November is National Alzheimer’s Disease Awareness Month. I first became acquainted with the term, “Alzheimer’s” in the early 2000. Fifteen years later, I am saddened by its rapid spread and how everyone I know has been directly or indirectly affected by this horrific disease. According to the National Alzheimer’s Association Facts and Figures, “every 67 seconds, someone in the United States develops the disease.” While deaths attributed to heart disease, stroke and prostate cancer have decreased between the years 2000 and 2013, deaths associated with Alzheimer’s Disease (AD) have increased by 71%.

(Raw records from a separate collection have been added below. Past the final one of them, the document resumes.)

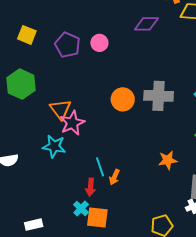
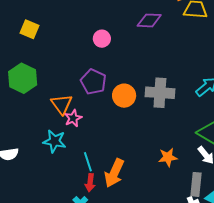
purple pentagon: (67, 45) -> (93, 82), moved
pink star: (72, 123) -> (73, 118), size x0.7
cyan line: (100, 167) -> (88, 162), moved
orange arrow: (114, 177) -> (114, 173), size x1.8

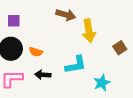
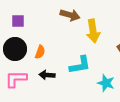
orange semicircle: (36, 52) -> (40, 52), turned -88
cyan star: (102, 83) -> (106, 83), turned -30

The memories of seeing my father’s mind and body deteriorate for ten years, still haunt me to this day. But, I try to focus on the good and loving times when I’d hug him, tell him how much I loved him, and thanked him for being a wonderful father. Although he didn’t have the ability to physically respond back, I was convinced I could send him loving thoughts (telepathically?) by looking deep into his eyes for long periods of time. My mother and his doctors insisted that his mind was gone. Call me crazy, but, in my heart, I felt that whenever our eyes met, he understood my thoughts. Impossible? Not really and here’s my proof!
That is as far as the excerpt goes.